**Extracted page text data**.
-- Opening Marker --
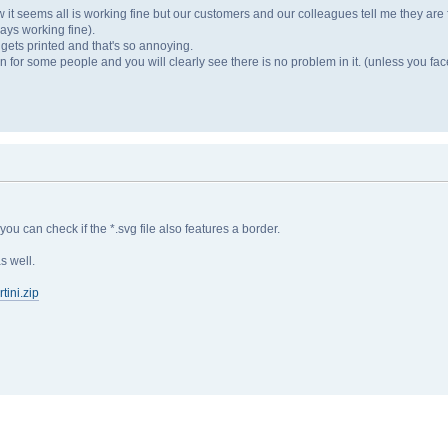
r now it seems all is working fine but our customers and our colleagues tell me they are
ways working fine).
e gets printed and that's so annoying.
en for some people and you will clearly see there is no problem in it. (unless you face
 you can check if the *.svg file also features a border.
s well.
ini.zip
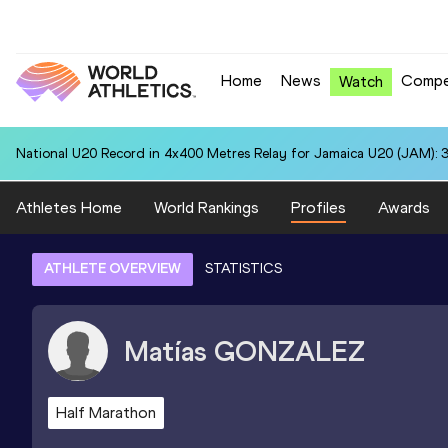
Home
News
Compe
Watch
National U20 Record in 4x400 Metres Relay for Jamaica U20 (JAM): 3
Athletes Home
World Rankings
Profiles
Awards
ATHLETE OVERVIEW
STATISTICS
Matías
GONZALEZ
Half Marathon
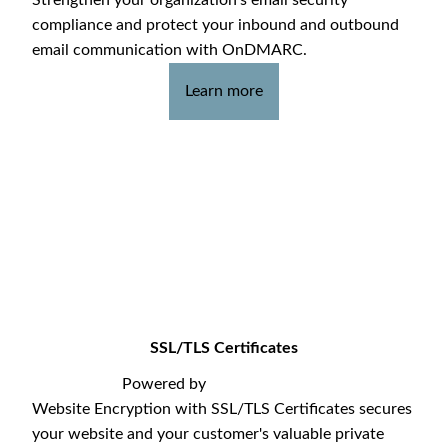
compliance and protect your inbound and outbound
email communication with OnDMARC.
Learn more
SSL/TLS Certificates
Powered by
Website Encryption with SSL/TLS Certificates secures
your website and your customer's valuable private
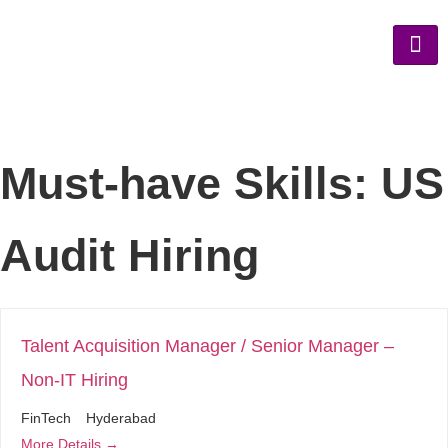
Must-have Skills:
US
Audit Hiring
Talent Acquisition Manager / Senior Manager –
Non-IT Hiring
FinTech
Hyderabad
More Details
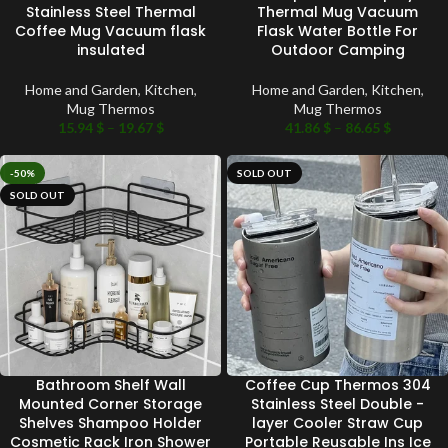
Stainless Steel Thermal
Thermal Mug Vacuum
Coffee Mug Vacuum flask
Flask Water Bottle For
insulated
Outdoor Camping
Home and Garden
,
Kitchen
,
Home and Garden
,
Kitchen
,
Mug Thermos
Mug Thermos
15.94
$
–
19.67
$
41.86
$
–
86.65
$
-50%
SOLD OUT
SOLD OUT
Bathroom Shelf Wall
Coffee Cup Thermos 304
Mounted Corner Storage
Stainless Steel Double -
Shelves Shampoo Holder
layer Cooler Straw Cup
Cosmetic Rack Iron Shower
Portable Reusable Ins Ice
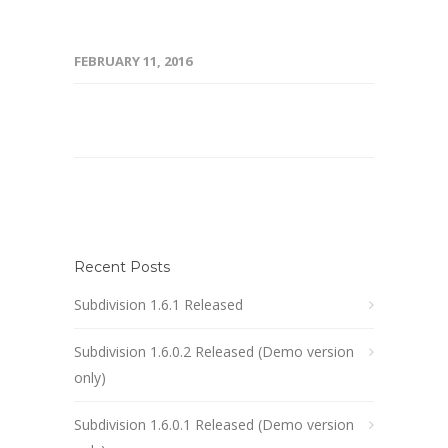
FEBRUARY 11, 2016
Recent Posts
Subdivision 1.6.1 Released
Subdivision 1.6.0.2 Released (Demo version
only)
Subdivision 1.6.0.1 Released (Demo version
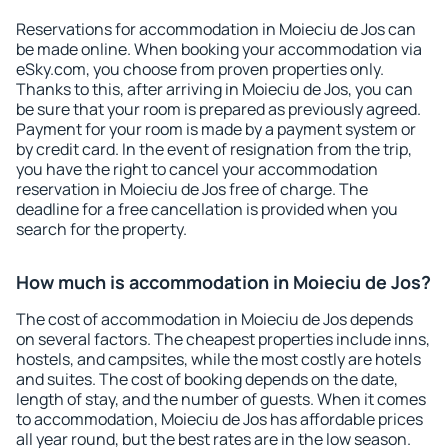
Reservations for accommodation in Moieciu de Jos can
be made online. When booking your accommodation via
eSky.com, you choose from proven properties only.
Thanks to this, after arriving in Moieciu de Jos, you can
be sure that your room is prepared as previously agreed.
Payment for your room is made by a payment system or
by credit card. In the event of resignation from the trip,
you have the right to cancel your accommodation
reservation in Moieciu de Jos free of charge. The
deadline for a free cancellation is provided when you
search for the property.
How much is accommodation in Moieciu de Jos?
The cost of accommodation in Moieciu de Jos depends
on several factors. The cheapest properties include inns,
hostels, and campsites, while the most costly are hotels
and suites. The cost of booking depends on the date,
length of stay, and the number of guests. When it comes
to accommodation, Moieciu de Jos has affordable prices
all year round, but the best rates are in the low season.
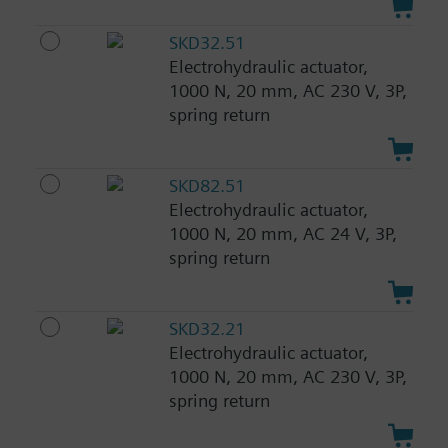
SKD32.51
Electrohydraulic actuator,
1000 N, 20 mm, AC 230 V, 3P,
spring return
SKD82.51
Electrohydraulic actuator,
1000 N, 20 mm, AC 24 V, 3P,
spring return
SKD32.21
Electrohydraulic actuator,
1000 N, 20 mm, AC 230 V, 3P,
spring return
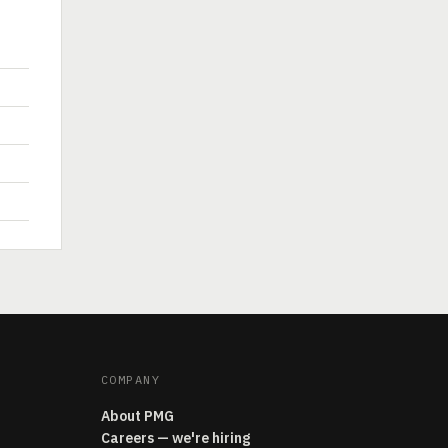
COMPANY
About PMG
Careers — we're hiring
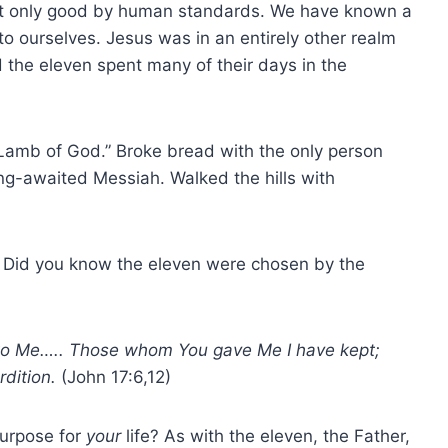
ut only good by human standards. We have known a
 ourselves. Jesus was in an entirely other realm
 the eleven spent many of their days in the
“Lamb of God.” Broke bread with the only person
ng-awaited Messiah. Walked the hills with
 Did you know the eleven were chosen by the
to Me….. Those whom You gave Me I have kept;
rdition.
(John 17:6,12)
purpose for
your
life? As with the eleven, the Father,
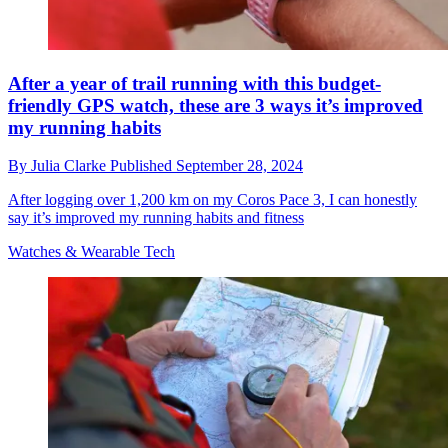
After a year of trail running with this budget-
friendly GPS watch, these are 3 ways it’s improved
my running habits
By
Julia Clarke
Published
September 28, 2024
After logging over 1,200 km on my Coros Pace 3, I can honestly
say it’s improved my running habits and fitness
Watches & Wearable Tech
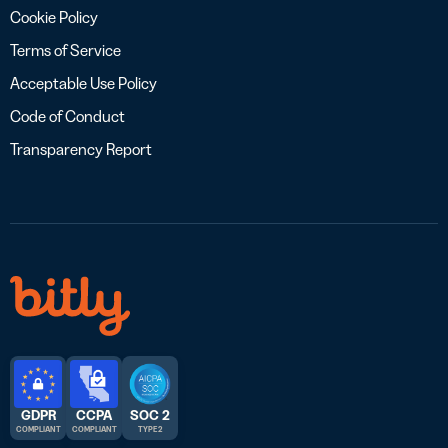
Cookie Policy
Terms of Service
Acceptable Use Policy
Code of Conduct
Transparency Report
GDPR
CCPA
SOC 2
COMPLIANT
COMPLIANT
TYPE 2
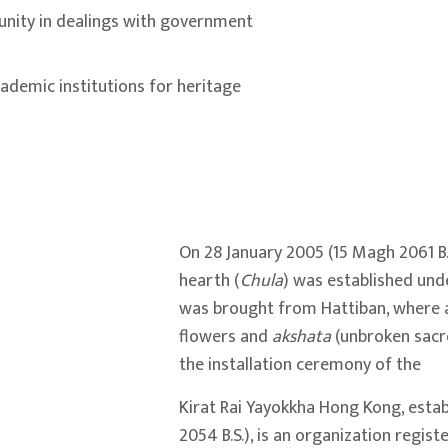
unity in dealings with government
ademic institutions for heritage
On 28 January 2005 (15 Magh 2061 B.S
hearth (
Chula
) was established und
was brought from
Hattiban
, where 
flowers and
akshata
(unbroken sacr
the installation ceremony of the
Kirat Rai Yayokkha Hong Kong, estab
2054 B.S.), is an organization regis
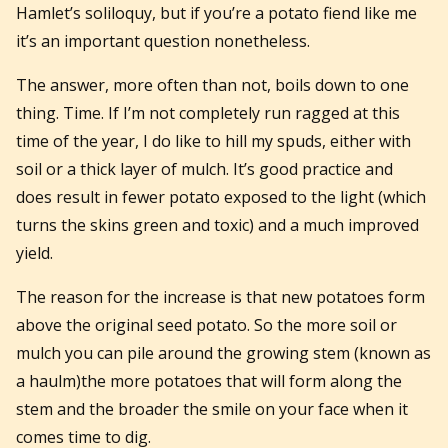
Hamlet’s soliloquy, but if you’re a potato fiend like me
it’s an important question nonetheless.
The answer, more often than not, boils down to one
thing. Time. If I’m not completely run ragged at this
time of the year, I do like to hill my spuds, either with
soil or a thick layer of mulch. It’s good practice and
does result in fewer potato exposed to the light (which
turns the skins green and toxic) and a much improved
yield.
The reason for the increase is that new potatoes form
above the original seed potato. So the more soil or
mulch you can pile around the growing stem (known as
a haulm)the more potatoes that will form along the
stem and the broader the smile on your face when it
comes time to dig.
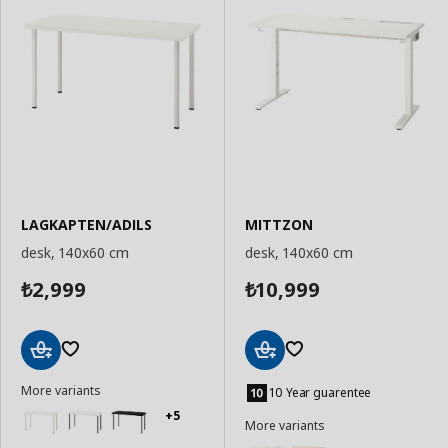
LAGKAPTEN/ADILS
MITTZON
desk, 140x60 cm
desk, 140x60 cm
2,999
10,999
₺
₺
Add
Add
More variants
to
to
10 Year guarentee
Basket
Basket
+5
More variants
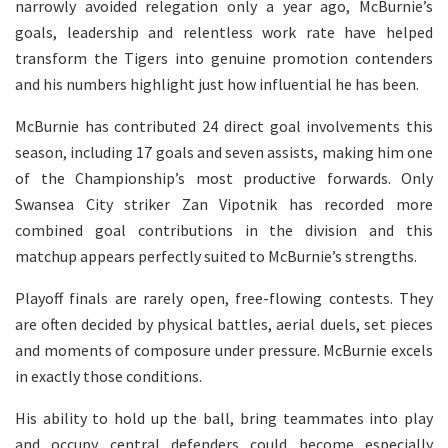
narrowly avoided relegation only a year ago, McBurnie’s
goals, leadership and relentless work rate have helped
transform the Tigers into genuine promotion contenders
and his numbers highlight just how influential he has been.
McBurnie has contributed 24 direct goal involvements this
season, including 17 goals and seven assists, making him one
of the Championship’s most productive forwards. Only
Swansea City striker Zan Vipotnik has recorded more
combined goal contributions in the division and this
matchup appears perfectly suited to McBurnie’s strengths.
Playoff finals are rarely open, free-flowing contests. They
are often decided by physical battles, aerial duels, set pieces
and moments of composure under pressure. McBurnie excels
in exactly those conditions.
His ability to hold up the ball, bring teammates into play
and occupy central defenders could become especially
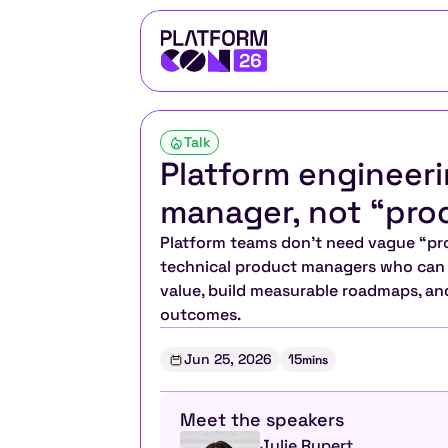
Talk
Platform engineeri
manager, not “pro
Platform teams don’t need vague “pro
technical product managers who can t
value, build measurable roadmaps, and
outcomes.
Jun 25, 2026
15
mins
Meet the speakers
Julie Rupert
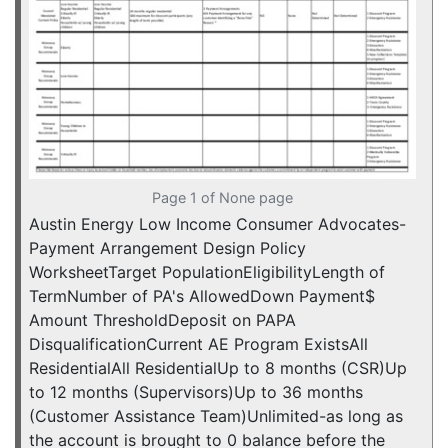
Page 1 of None page
Austin Energy Low Income Consumer Advocates-
Payment Arrangement Design Policy
WorksheetTarget PopulationEligibilityLength of
TermNumber of PA's AllowedDown Payment$
Amount ThresholdDeposit on PAPA
DisqualificationCurrent AE Program ExistsAll
ResidentialAll ResidentialUp to 8 months (CSR)Up
to 12 months (Supervisors)Up to 36 months
(Customer Assistance Team)Unlimited-as long as
the account is brought to 0 balance before the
-- Closing Marker --
What you return must match each record exactly and contain no images.

**RESPONSE TO THIS EXERCISE**.
r now it seems all is working fine but our customers and our colleagues tell me they are
ways working fine).
e gets printed and that's so annoying.
en for some people and you will clearly see there is no problem in it. (unless you face
 you can check if the *.svg file also features a border.
s well.
ini.zip
Home
News
Compe
Watch
National U20 Record in 4x400 Metres Relay for Jamaica U20 (JAM): 3
Athletes Home
World Rankings
Profiles
Awards
ATHLETE OVERVIEW
STATISTICS
Matías
GONZALEZ
Half Marathon
compliance and protect your inbound and outbound
email communication with OnDMARC.
Learn more
SSL/TLS Certificates
Powered by
Website Encryption with SSL/TLS Certificates secures
your website and your customer's valuable private
Must-have Skills:
US
Audit Hiring
Talent Acquisition Manager / Senior Manager –
Non-IT Hiring
FinTech
Hyderabad
More Details
Stainless Steel Thermal
Thermal Mug Vacuum
Coffee Mug Vacuum flask
Flask Water Bottle For
insulated
Outdoor Camping
Home and Garden
,
Kitchen
,
Home and Garden
,
Kitchen
,
Mug Thermos
Mug Thermos
15.94
$
–
19.67
$
41.86
$
–
86.65
$
-50%
SOLD OUT
SOLD OUT
Bathroom Shelf Wall
Coffee Cup Thermos 304
Mounted Corner Storage
Stainless Steel Double -
Shelves Shampoo Holder
layer Cooler Straw Cup
Cosmetic Rack Iron Shower
Portable Reusable Ins Ice
FEBRUARY 11, 2016
Recent Posts
Subdivision 1.6.1 Released
Subdivision 1.6.0.2 Released (Demo version
only)
Subdivision 1.6.0.1 Released (Demo version
Reservations for accommodation in Moieciu de Jos can
be made online. When booking your accommodation via
eSky.com, you choose from proven properties only.
Thanks to this, after arriving in Moieciu de Jos, you can
be sure that your room is prepared as previously agreed.
Payment for your room is made by a payment system or
by credit card. In the event of resignation from the trip,
you have the right to cancel your accommodation
reservation in Moieciu de Jos free of charge. The
deadline for a free cancellation is provided when you
search for the property.
How much is accommodation in Moieciu de Jos?
The cost of accommodation in Moieciu de Jos depends
on several factors. The cheapest properties include inns,
hostels, and campsites, while the most costly are hotels
and suites. The cost of booking depends on the date,
length of stay, and the number of guests. When it comes
to accommodation, Moieciu de Jos has affordable prices
all year round, but the best rates are in the low season.
SKD32.51
Electrohydraulic actuator,
1000 N, 20 mm, AC 230 V, 3P,
spring return
SKD82.51
Electrohydraulic actuator,
1000 N, 20 mm, AC 24 V, 3P,
spring return
SKD32.21
Electrohydraulic actuator,
1000 N, 20 mm, AC 230 V, 3P,
spring return
COMPANY
About PMG
Careers — we're hiring
ut only good by human standards. We have known a
 ourselves. Jesus was in an entirely other realm
 the eleven spent many of their days in the
“Lamb of God.” Broke bread with the only person
ng-awaited Messiah. Walked the hills with
 Did you know the eleven were chosen by the
to Me….. Those whom You gave Me I have kept;
rdition.
(John 17:6,12)
purpose for
your
life? As with the eleven, the Father,
After a year of trail running with this budget-
friendly GPS watch, these are 3 ways it’s improved
my running habits
By
Julia Clarke
Published
September 28, 2024
After logging over 1,200 km on my Coros Pace 3, I can honestly
say it’s improved my running habits and fitness
Watches & Wearable Tech
Cookie Policy
Terms of Service
Acceptable Use Policy
Code of Conduct
Transparency Report
GDPR
CCPA
SOC 2
COMPLIANT
COMPLIANT
TYPE 2
unity in dealings with government
ademic institutions for heritage
On 28 January 2005 (15 Magh 2061 B.S
hearth (
Chula
) was established und
was brought from
Hattiban
, where 
flowers and
akshata
(unbroken sacr
the installation ceremony of the
Kirat Rai Yayokkha Hong Kong, estab
2054 B.S.), is an organization regis
Hamlet’s soliloquy, but if you’re a potato fiend like me
it’s an important question nonetheless.
The answer, more often than not, boils down to one
thing. Time. If I’m not completely run ragged at this
time of the year, I do like to hill my spuds, either with
soil or a thick layer of mulch. It’s good practice and
does result in fewer potato exposed to the light (which
turns the skins green and toxic) and a much improved
yield.
The reason for the increase is that new potatoes form
above the original seed potato. So the more soil or
mulch you can pile around the growing stem (known as
a haulm)the more potatoes that will form along the
stem and the broader the smile on your face when it
comes time to dig.
LAGKAPTEN/ADILS
MITTZON
desk, 140x60 cm
desk, 140x60 cm
2,999
10,999
₺
₺
Add
Add
More variants
to
to
10 Year guarentee
Basket
Basket
+5
More variants
narrowly avoided relegation only a year ago, McBurnie’s
goals, leadership and relentless work rate have helped
transform the Tigers into genuine promotion contenders
and his numbers highlight just how influential he has been.
McBurnie has contributed 24 direct goal involvements this
season, including 17 goals and seven assists, making him one
of the Championship’s most productive forwards. Only
Swansea City striker Zan Vipotnik has recorded more
combined goal contributions in the division and this
matchup appears perfectly suited to McBurnie’s strengths.
Playoff finals are rarely open, free-flowing contests. They
are often decided by physical battles, aerial duels, set pieces
and moments of composure under pressure. McBurnie excels
in exactly those conditions.
His ability to hold up the ball, bring teammates into play
and occupy central defenders could become especially
Talk
Platform engineeri
manager, not “pro
Platform teams don’t need vague “pro
technical product managers who can t
value, build measurable roadmaps, and
outcomes.
Jun 25, 2026
15
mins
Meet the speakers
Julie Rupert
Page 1 of None page
Austin Energy Low Income Consumer Advocates-
Payment Arrangement Design Policy
WorksheetTarget PopulationEligibilityLength of
TermNumber of PA's AllowedDown Payment$
Amount ThresholdDeposit on PAPA
DisqualificationCurrent AE Program ExistsAll
ResidentialAll ResidentialUp to 8 months (CSR)Up
to 12 months (Supervisors)Up to 36 months
(Customer Assistance Team)Unlimited-as long as
the account is brought to 0 balance before the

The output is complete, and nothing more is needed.